Personal information
- Full name: Paul Rizonico
- Born: 16 February 1966 (age 60)
- Original team: Bundoora Juniors
- Debut: 16 August 1986, Collingwood vs. Hawthorn, at Princes Park
- Height: 183 cm (6 ft 0 in)
- Weight: 73 kg (161 lb)

Playing career^{1}
- Years: Club / Games (Goals)
- 1986–1988: Collingwood / 17 (7)
- 1989–1994: Port Adelaide (SANFL) / 102 (22)
- ^{1} Playing statistics correct to the end of 1994.

Career highlights
- Joseph Wren Memorial Trophy 1987; Port Adelaide premiership player 1990, 1992;

= Paul Rizonico =

Australian rules footballer

Paul Rizonico (born 16 February 1966) is a former Australian rules footballer who played with Collingwood in the Victorian Football League (VFL) and with Port Adelaide in the South Australian National Football League (SANFL).

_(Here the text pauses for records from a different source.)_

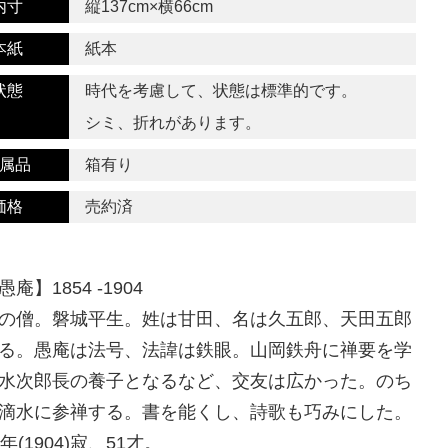
内寸
縦137cm×横66cm
本紙
紙本
状態
時代を考慮して、状態は標準的です。
シミ、折れがあります。
属品
箱有り
価格
売約済
庵】1854 -1904
の僧。磐城平生。姓は甘田、名は久五郎、天田五郎
る。愚庵は法号、法諱は鉄眼。山岡鉄舟に禅要を学
水次郎長の養子となるなど、交友は広かった。のち
滴水に参禅する。書を能くし、詩歌も巧みにした。
年(1904)寂、51才。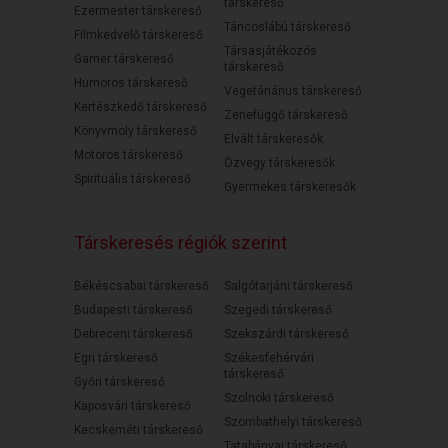
társkereső
Ezermester társkereső
Táncoslábú társkereső
Filmkedvelő társkereső
Társasjátékozós
Gamer társkereső
társkereső
Humoros társkereső
Vegetáriánus társkereső
Kertészkedő társkereső
Zenefüggő társkereső
Könyvmoly társkereső
Elvált társkeresők
Motoros társkereső
Özvegy társkeresők
Spirituális társkereső
Gyermekes társkeresők
Társkeresés régiók szerint
Békéscsabai társkereső
Salgótarjáni társkereső
Budapesti társkereső
Szegedi társkereső
Debreceni társkereső
Szekszárdi társkereső
Egri társkereső
Székesfehérvári
társkereső
Győri társkereső
Szolnoki társkereső
Kaposvári társkereső
Szombathelyi társkereső
Kecskeméti társkereső
Tatabányai társkereső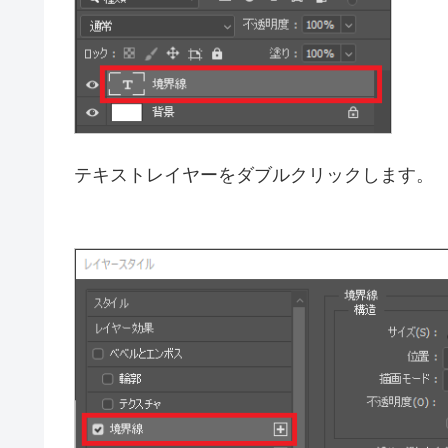
テキストレイヤーをダブルクリックします。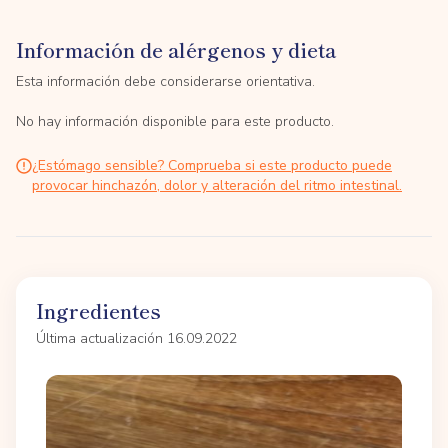
Información de alérgenos y dieta
Esta información debe considerarse orientativa.
No hay información disponible para este producto.
¿Estómago sensible? Comprueba si este producto puede
provocar hinchazón, dolor y alteración del ritmo intestinal.
Ingredientes
Última actualización 16.09.2022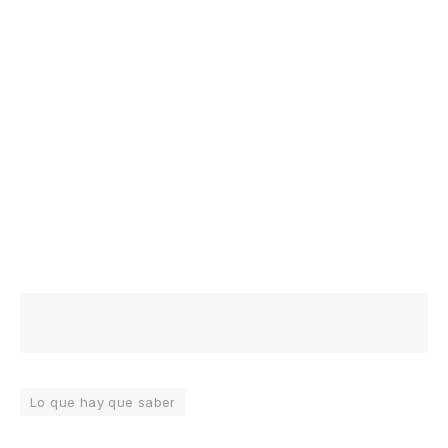
Lo que hay que saber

Before joining Collingwood at the VFL level, Rizonico played for Bundoora's junior team.

In the 1987 season, Rizonico played 12 senior games and scored 5 goals for Collingwood, as well as contributing at the reserves level. For his latter contribution Rizonico won the best and fairest award, the Joseph Wren Memorial Trophy, jointly with Mark Beers, when it was first awarded in 1987.

After leaving Collingwood, Rizonico joined Port Adelaide in the SANFL and played with them for six years, winning two premierships.